大僧正より皆様へ

私はもともと、普通の主婦として暮らしていました。
ところが、皆さんもご存知の通り、この世は苦しみの連続であり、
逆から見れば、苦しみの中にこそ人生があるともいえます。
私が最初に大きなショックを受けたのは両親の離婚でした。
しかも、離婚後も両親が私に内緒で会っていたことを知り、
男女の機微の奥深さを知るとともに、少なからず傷ついたのも事実です。
そんな私が結婚のご縁に恵まれたのは、26歳の時です。
夫はとても優しく、結婚1年目に子どもができたと分かった時には、
嬉しくて飛び上がりたいほどでした。
ところが……。幸せの絶頂が高ければ高いほど、
そこから落とされた時のショックは大きい事をその後で
思い知らされたのです。

そう、初めての子どもが流産してしまったのです。
この試練は私たちの子どもを奪っただけではなく、
私の命さえも奪おうとしました。

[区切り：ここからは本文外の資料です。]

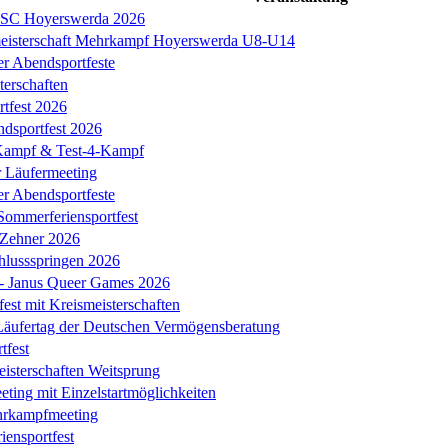
s SC Hoyerswerda 2026
meisterschaft Mehrkampf Hoyerswerda U8-U14
er Abendsportfeste
erschaften
tfest 2026
ndsportfest 2026
ampf & Test-4-Kampf
r Läufermeeting
er Abendsportfeste
Sommerferiensportfest
 Zehner 2026
chlussspringen 2026
k - Janus Queer Games 2026
est mit Kreismeisterschaften
äufertag der Deutschen Vermögensberatung
tfest
eisterschaften Weitsprung
ing mit Einzelstartmöglichkeiten
hrkampfmeeting
iensportfest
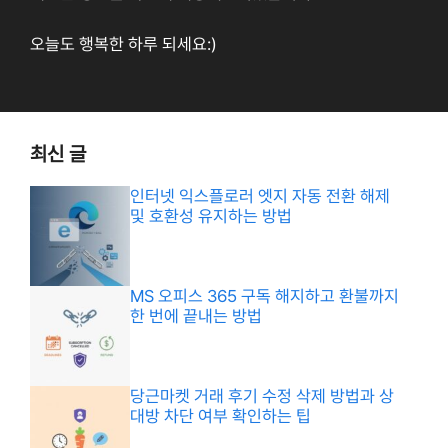
오늘도 행복한 하루 되세요:)
최신 글
인터넷 익스플로러 엣지 자동 전환 해제
및 호환성 유지하는 방법
MS 오피스 365 구독 해지하고 환불까지
한 번에 끝내는 방법
당근마켓 거래 후기 수정 삭제 방법과 상
대방 차단 여부 확인하는 팁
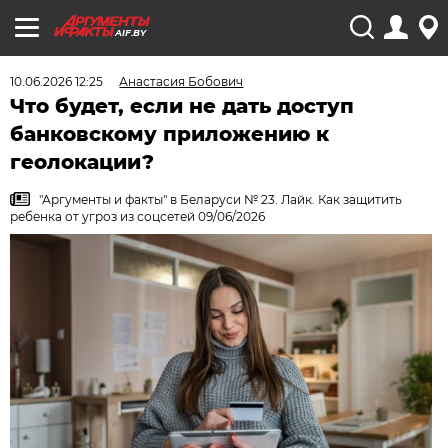
AIF.BY
10.06.2026 12:25
Анастасия Бобович
Что будет, если не дать доступ
банковскому приложению к
геолокации?
"Аргументы и факты" в Беларуси № 23. Лайк. Как защитить
ребенка от угроз из соцсетей 09/06/2026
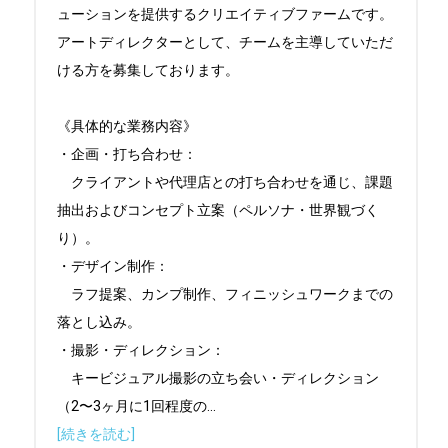
ューションを提供するクリエイティブファームです。

アートディレクターとして、チームを主導していただ
ける方を募集しております。

《具体的な業務内容》

・企画・打ち合わせ：

　クライアントや代理店との打ち合わせを通じ、課題
抽出およびコンセプト立案（ペルソナ・世界観づく
り）。

・デザイン制作：

　ラフ提案、カンプ制作、フィニッシュワークまでの
落とし込み。

・撮影・ディレクション：

　キービジュアル撮影の立ち会い・ディレクション
（2〜3ヶ月に1回程度の
...
[続きを読む]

身体全体が真っ白に変色し、
血圧にいたっては上が80、下が60から上がりません。
後で聞くと、回りの人は「もうダメかもしれない」と諦めかけたといいます。
幸いにも私は一命を取り留めましたが、
会えるはずだった子どもと出会う機会は永久に奪われてしまいました。
身も心もボロボロになった私のために
母はいろいろな神仏にお参りしてくれていました。
しかし、私の中ではそんな母の姿はどこか
「他人事」に映っていたのです。

しかし、一心不乱に娘のために飛び回る姿をじっと見ているうちに、
私の中で変化が起こり始めました。

「お祈りは人任せにしていてはいけない」

そんな心が自然と芽生えてきたのです。
私は、心を改め、素直にご先祖様に祈りを捧げました。
そんな毎日を過ごすうち、不思議なことに身体が少しずつ
楽になってきたのです。
これは、私が修行の道に入るきっかけとなった大きな出来事でした。

その後、「八日間石室断食行」や、「八千枚大護摩供」など、
生きるか死ぬかのぎりぎりのところでの修行を重ねて参りました。
そしてご縁あって、チベットのボミ高僧と運命的な
めぐり合いをすることができたのです。
ボミ高僧は、正式には「ボミ・チャンバ・ロドロ高僧」と尊称されます。

この、强巴林(チャンバリン)建立という大事業は、ボミ高僧との
出会い抜きには実現しなかったことは疑いようもありません。
全ては「信」の一念があればこそ、
そして周囲の入々の支えがあってのことだと、日々感謝の毎日です。

チベット語で「チャンバ」は、弥勒菩薩、
「リン」はお寺、という意味を表します。

チャンバは、ボミ高僧のお名前の中にもありますように、
非常に格式の高い響きを持っています。
この倶利加羅不動寺とともに、チャンバリンを建てたことで、
身のうちの震えるような喜びと、身の引き締まるような責任感を覚えています。
日本で初めての「本格的なチベット伽藍のお寺」ということで、
日本国内は元より、国外からも多数の方々にご参拝いただいております。

こちらのホームページをご覧の皆様も
人生に躓いたり、悩んだりした時に、気軽にお越し頂ければ、
これ以上の喜びはありません。

皆様のご参拝を心よりお待ちしております。